# Can every object in a monoidal category be a monoid?

Categories from the Working Mathematician says

A monoid $$c$$ in $$B$$ is an object $$c \in B$$ together with two arrows $$\mu:c \square c \to c$$ and $$\eta: e \to c$$ such that the diagrams are commutative.

Can every object in a monoidal category be a monoid?

Specifically, for every object in a monoidal category, are there always two arrows $$\mu:c \square c \to c$$ and $$\eta: e \to c$$ such that the diagrams are commutative?

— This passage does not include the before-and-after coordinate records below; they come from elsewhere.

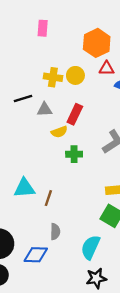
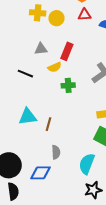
red triangle: (107, 68) -> (85, 15), moved
yellow circle: (75, 75) -> (56, 18), moved
yellow cross: (53, 77) -> (38, 13), moved
black line: (23, 98) -> (25, 74), moved, turned 42

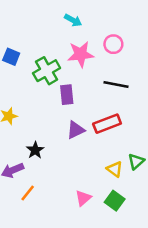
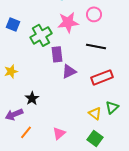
red rectangle: (107, 124) -> (102, 77), moved
purple triangle: (76, 130) -> (69, 71), moved
pink triangle: (83, 198) -> (59, 133), moved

What decides whether an object in a monoidal category can be a monoid?

Thanks.

• Can you not just take the subcategory of monoidal objects in a monoidal category? For example the category of $k$-algebras as a subcategory of the monoidal category of $k$-vector spaces? – desiigner Jul 11 '19 at 19:13
• Oh just to clarify, I misinterpreted your first question - I took it to mean "do there exist monoidal categories in which every object is a monoid," which is true. But as Max stated below, given a monoidal category it is not always true that every object is a monoid. – desiigner Jul 11 '19 at 19:40

Why "obviously no" ? Well you can easily create artifical examples that show that it's not always possible. For instance take a monoid $$M$$ and view it as a monoidal category with objects elements of $$M$$, no nonidentity arrows and $$\otimes$$ the multiplication of $$M$$. The associator and unitors are the identity (they have to be, because there are no other arrows) and clearly all the axioms are satisfied.
Now in that category a monoid is an element $$m$$ of $$M$$ with a map $$1\to m$$ and a map $$mm\to m$$ satisfying certain equations. But if there is a map $$1\to m$$, then by definition $$1=m$$. So if $$M$$ is nontrivial, there are no other monoids than $$1$$ (which is easily seen to be a monoid).